* [TASK TO COMPLETE]: Go through the data and report each line that holds the string "الوسطاء".

Segment Start: DATASET RECORDS

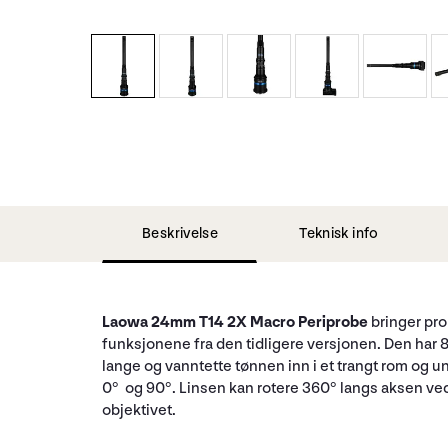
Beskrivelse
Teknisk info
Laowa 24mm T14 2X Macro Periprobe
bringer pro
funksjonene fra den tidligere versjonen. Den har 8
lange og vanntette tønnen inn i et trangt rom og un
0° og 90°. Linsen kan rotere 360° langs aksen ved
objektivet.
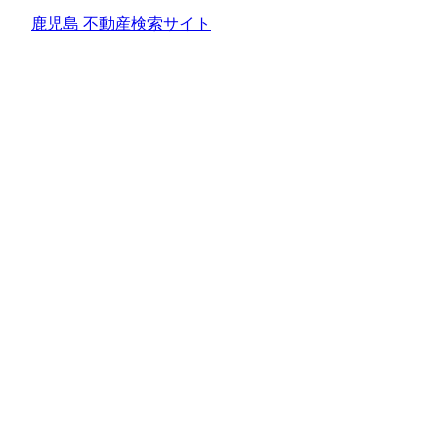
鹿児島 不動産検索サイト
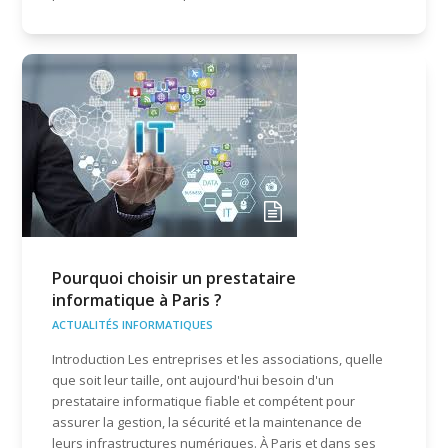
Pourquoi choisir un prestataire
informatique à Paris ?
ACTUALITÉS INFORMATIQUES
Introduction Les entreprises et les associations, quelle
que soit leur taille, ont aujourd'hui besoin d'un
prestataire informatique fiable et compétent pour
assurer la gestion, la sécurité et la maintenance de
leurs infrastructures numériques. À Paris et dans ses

Segment End: DATASET RECORDS
Segment Start: DATASET RECORDS

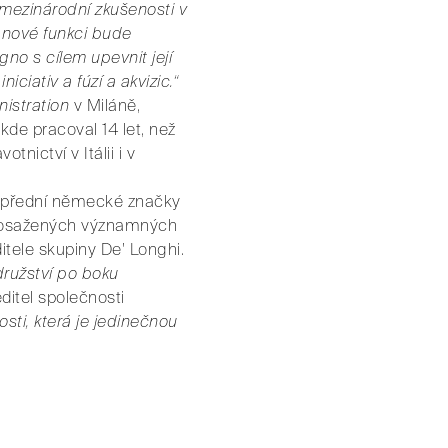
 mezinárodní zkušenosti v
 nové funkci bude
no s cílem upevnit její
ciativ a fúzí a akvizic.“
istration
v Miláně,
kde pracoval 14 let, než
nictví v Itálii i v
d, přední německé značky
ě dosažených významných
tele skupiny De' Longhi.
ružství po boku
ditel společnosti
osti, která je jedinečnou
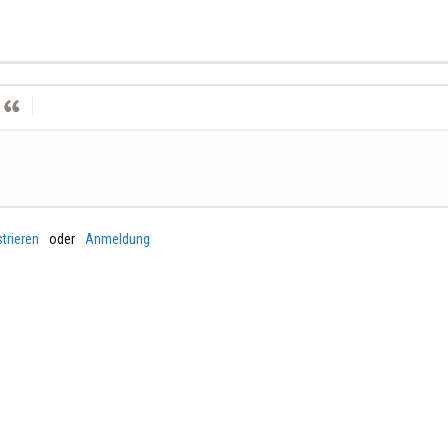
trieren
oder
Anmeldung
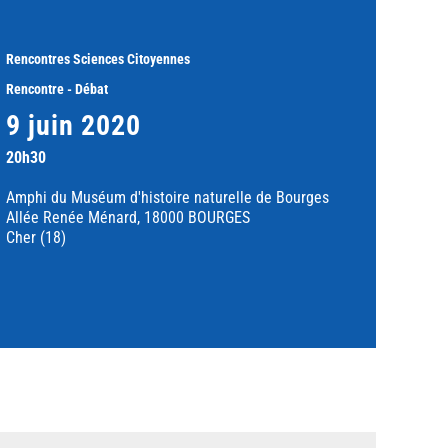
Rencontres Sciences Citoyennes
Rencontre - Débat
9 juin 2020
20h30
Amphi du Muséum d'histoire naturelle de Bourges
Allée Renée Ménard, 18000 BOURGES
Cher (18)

Segment End: DATASET RECORDS
Segment Start: DATASET RECORDS

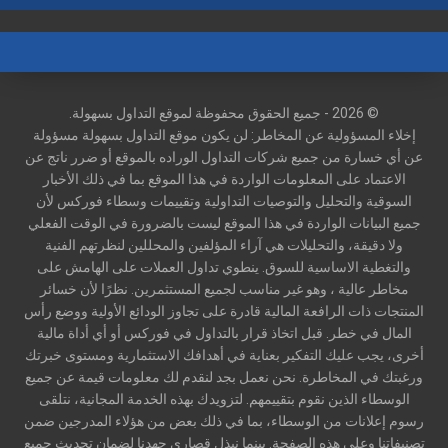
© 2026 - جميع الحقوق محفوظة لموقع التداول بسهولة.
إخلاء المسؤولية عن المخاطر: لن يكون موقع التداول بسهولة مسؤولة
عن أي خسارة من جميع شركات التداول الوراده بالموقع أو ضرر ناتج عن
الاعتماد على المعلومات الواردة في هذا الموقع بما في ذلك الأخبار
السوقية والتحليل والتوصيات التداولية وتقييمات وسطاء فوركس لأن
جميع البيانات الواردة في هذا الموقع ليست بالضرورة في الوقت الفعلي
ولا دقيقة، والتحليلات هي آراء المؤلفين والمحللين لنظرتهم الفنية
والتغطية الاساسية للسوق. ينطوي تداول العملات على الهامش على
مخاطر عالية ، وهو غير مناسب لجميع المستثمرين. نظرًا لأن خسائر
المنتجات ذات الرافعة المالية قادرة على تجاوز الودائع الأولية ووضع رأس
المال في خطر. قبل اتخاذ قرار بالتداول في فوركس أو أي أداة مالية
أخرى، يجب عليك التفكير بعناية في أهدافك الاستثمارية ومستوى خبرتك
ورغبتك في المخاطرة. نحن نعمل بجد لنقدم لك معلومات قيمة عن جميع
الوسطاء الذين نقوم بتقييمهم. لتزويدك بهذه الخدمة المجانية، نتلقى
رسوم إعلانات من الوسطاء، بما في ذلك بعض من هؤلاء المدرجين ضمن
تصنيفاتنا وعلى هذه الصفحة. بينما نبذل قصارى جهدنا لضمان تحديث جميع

Segment End: DATASET RECORDS

* [SOLUTION FOR THIS PROBLEM]:
الوسطاء الذين نقوم بتقييمهم. لتزويدك بهذه الخدمة المجانية، نتلقى
رسوم إعلانات من الوسطاء، بما في ذلك بعض من هؤلاء المدرجين ضمن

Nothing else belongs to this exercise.